Cette torture de l’attente du baiser maternel figurait déjà dans la toute première et la plus ancienne version – ou esquisse – de La Recherche, écrite par Proust en 1908 et qui paraît enfin aujourd’hui, trois ans après la mort de celui qui la gardait cachée, l’éditeur Bernard de Fallois.
“La scène du baiser maternel le soir est sans doute l’une des scènes les plus reprises par Proust. Je dirais qu’il a écrit une dizaine de versions de cette scène, entre 1895 et 1913, mais toutes n’ont pas la même extension”, explique Nathalie Mauriac Dyer, qu’il faut saluer pour son travail d’édition extrêmement précis de ce texte inédit chez Gallimard.
Un graal littéraire enfin publié
Titré Les Soixante-Quinze Feuillets, car ainsi désigné par Bernard de Fallois dans sa préface à Contre Sainte-Beuve en 1954. Cet ensemble de feuillets se trouvait dans les cartons de documents appartenant à Marcel Proust que lui avait remis la nièce de ce dernier, Suzy Mante-Proust, par l’entremise d’André Maurois en 1950, pour que le jeune Fallois, 24 ans alors, l’aide à les classer mais aussi s’en serve pour écrire une thèse sur l’auteur de La Recherche, thèse qu’il ne terminera pas. Gallimard publie aujourd’hui, enfin, ce graal littéraire, que les chercheur·euses et les passionné·es de Proust désespéraient de pouvoir lire un jour.
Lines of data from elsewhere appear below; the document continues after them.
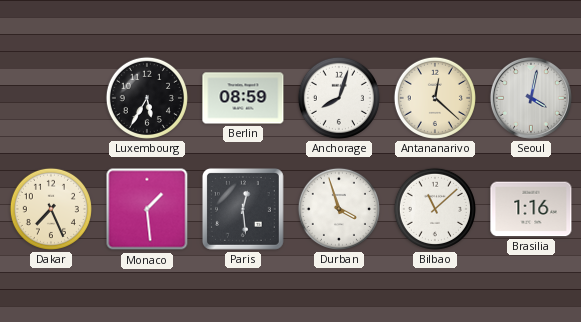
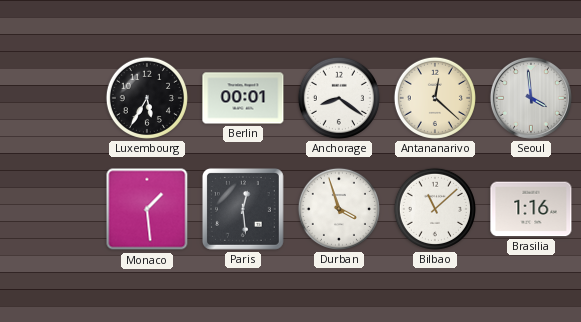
Berlin: 08:59 -> 00:01
Anchorage: 8:03 -> 8:21
Seoul: 4:02 -> 3:59
Dakar: 7:26 -> none
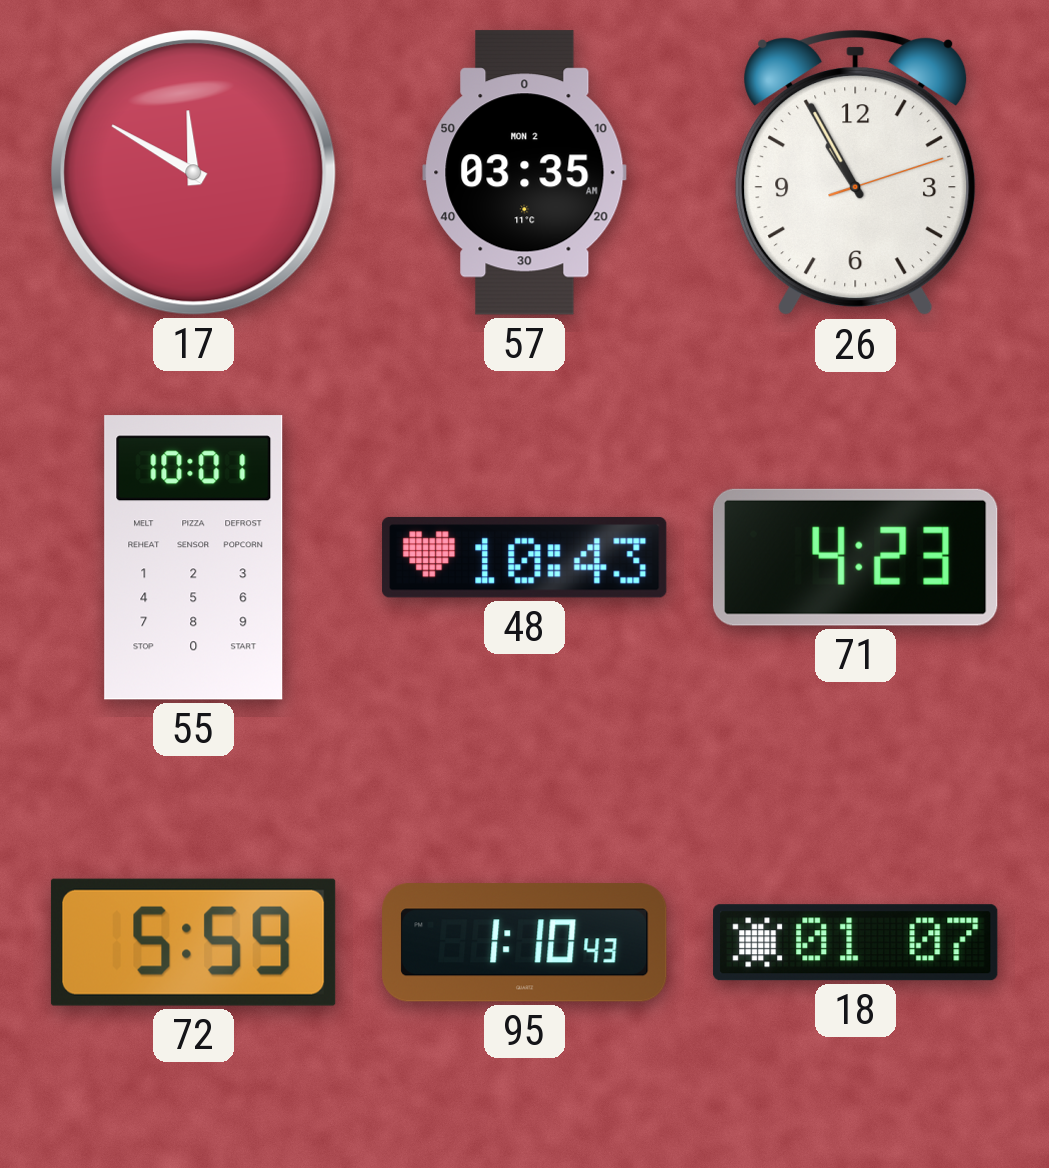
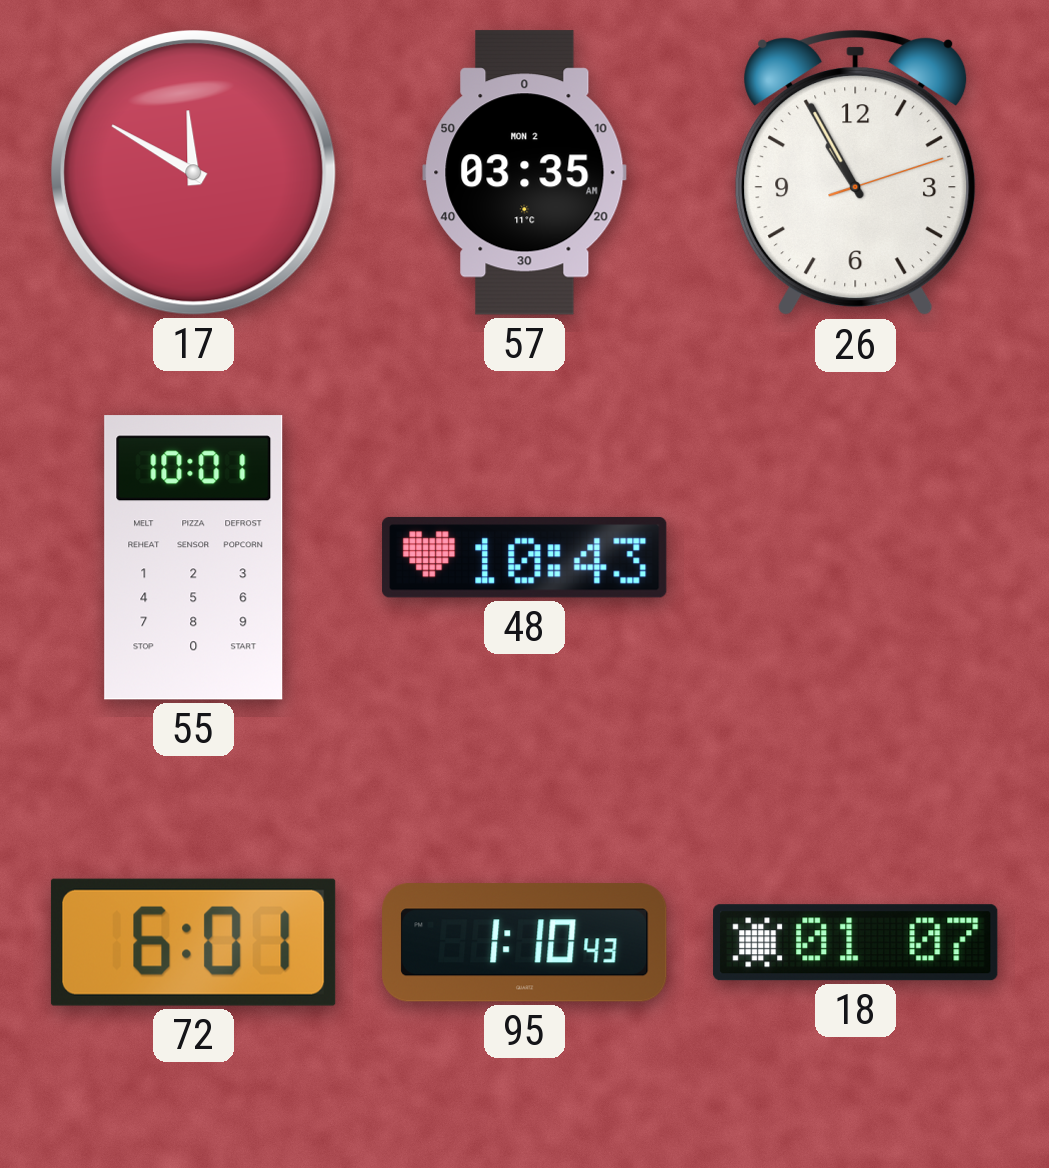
71: 4:23 -> none
72: 5:59 -> 6:01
Les six “chapitres” de cette esquisse qui peut se lire comme un court roman, une Recherche hyper-condensée, accélérée, sont publiés dans l’ordre des chemises qui les contenaient, et les titres qui leur sont donnés a posteriori sont inspirés des thèmes que chacun de ces jeux de feuillets aborde : “Une soirée à la campagne”, “Le Côté de Villebon et le Côté de Méséglise”, “Séjour au bord de la mer”, “Jeunes Filles”, “Noms nobles” et, enfin, “Venise”. Thèmes, paragraphes, phrases qui seront développés dans l’œuvre achevée.
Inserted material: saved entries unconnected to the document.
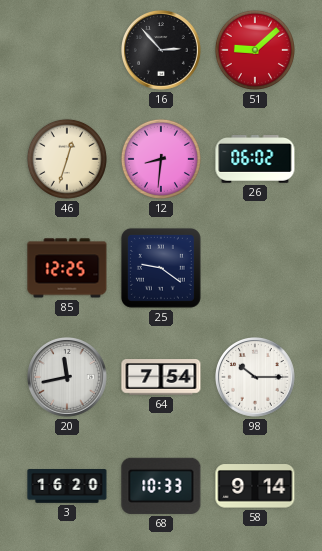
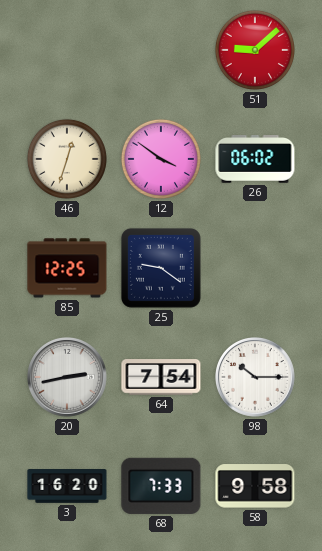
16: 2:53 -> none
12: 8:31 -> 3:51
20: 11:43 -> 2:43
68: 10:33 -> 7:33
58: 9:14 -> 9:58
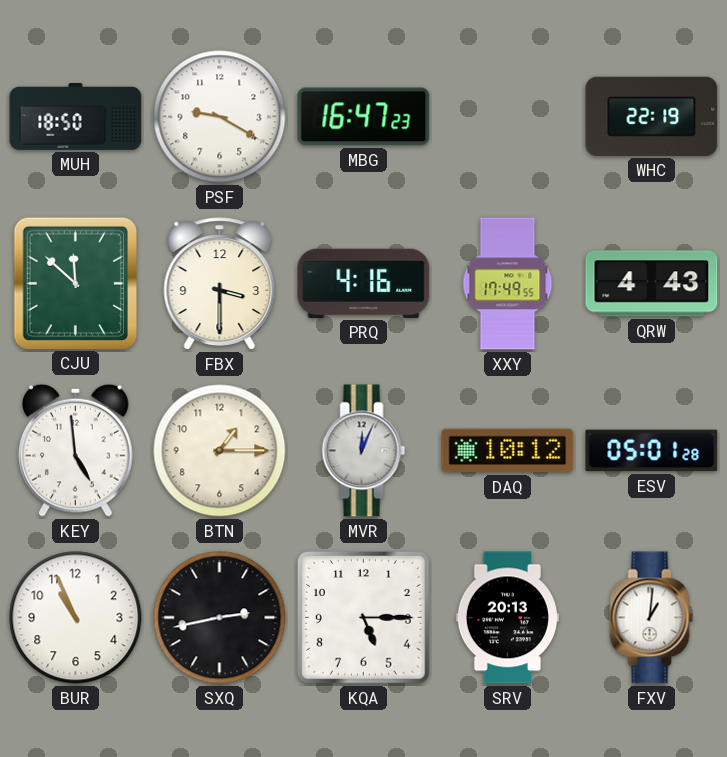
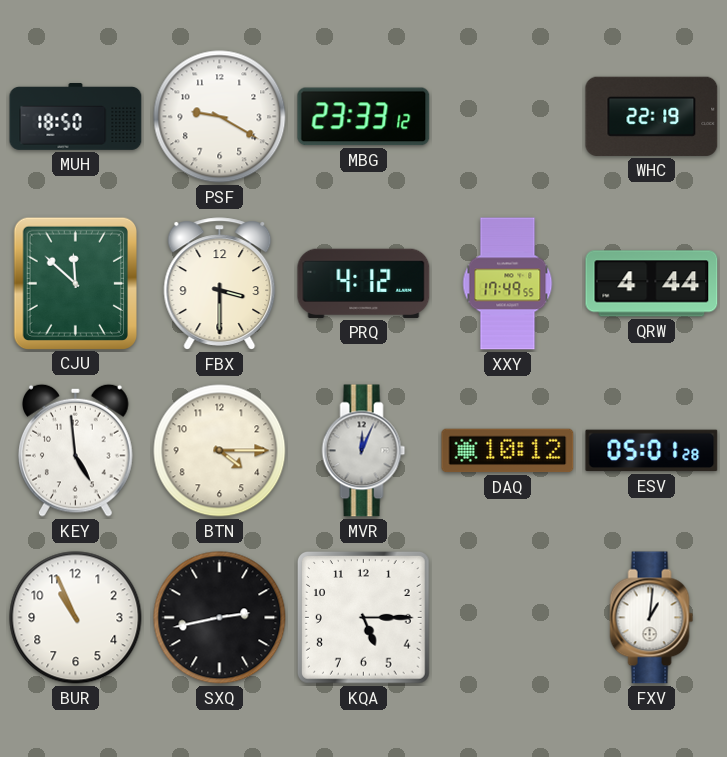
MBG: 16:47 -> 23:33
PRQ: 4:16 -> 4:12
QRW: 4:43 -> 4:44
BTN: 1:15 -> 4:15
SRV: 20:13 -> none
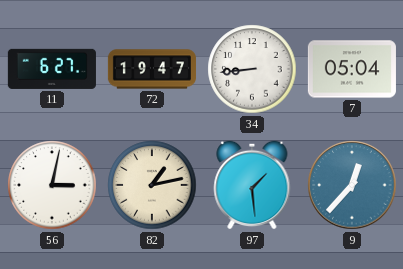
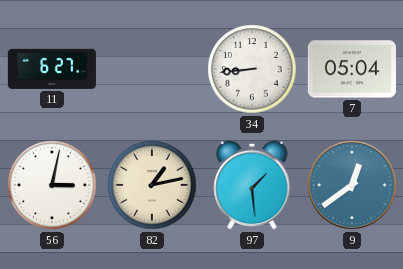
72: 19:47 -> none
9: 12:37 -> 12:39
“L’aspect autobiographique est beaucoup plus marqué dans Les Soixante-Quinze Feuillets, précise Nathalie Mauriac Dyer, on y trouve les prénoms de la mère et de la grand-mère de Proust (qu’il effacera ensuite). Dans “Une soirée à la campagne”, au moment du drame du coucher, le narrateur évoque la mort de sa mère. Cela sera totalement supprimé. Dans La Recherche, la mort de la mère n’est jamais évoquée directement, contrairement à celle de la grand-mère, et beaucoup plus tard dans le récit, dans Le Côté de Guermantes.” La scène du baiser est à nouveau reprise, retravaillée, dans les autres inédits présents dans cette édition à la suite des Soixante-Quinze Feuillets, textes écrits dans des cahiers retrouvés, eux aussi, dans les archives de l’éditeur Bernard de Fallois en 2018.
“Proust commence à écrire dans des cahiers d’écolier après Les Soixante-Quinze Feuillets, quand il développe diverses pistes pour le Contre Sainte-Beuve. C’est dans un cahier qu’il recycle une bonne partie des Soixante-Quinze Feuillets, en 1909. Il existe aujourd’hui à la BnF une bonne centaine de cahiers manuscrits de Proust, qui couvrent la genèse de l’ensemble de La Recherche (entre 1908 et 1922, sans interruption).” Il lui faudra cinq ans pour écrire Du côté de chez Swann, puis neuf pour terminer toute La Recherche avant de s’éteindre en 1922.
Les moments importants de l’œuvre à venir
Si l’on célébrera les 100 ans de la mort de Proust l’année prochaine – et si l’on a célébré le centenaire du prix Goncourt pour A l’ombre des jeunes filles en fleurs en 2019 –, 2021 marque le 150e anniversaire de la naissance de l’écrivain avec une renaissance, ou plutôt une sorte de naissance inversée : c’est longtemps après avoir découvert La Recherche que nous découvrirons son début, sa matrice, voire son ossature. Un texte qui contient les moments importants de l’œuvre à venir, peut-être les points qui importaient le plus à l’écrivain, puisque ce sont eux qu’il a d’abord pensé à travailler.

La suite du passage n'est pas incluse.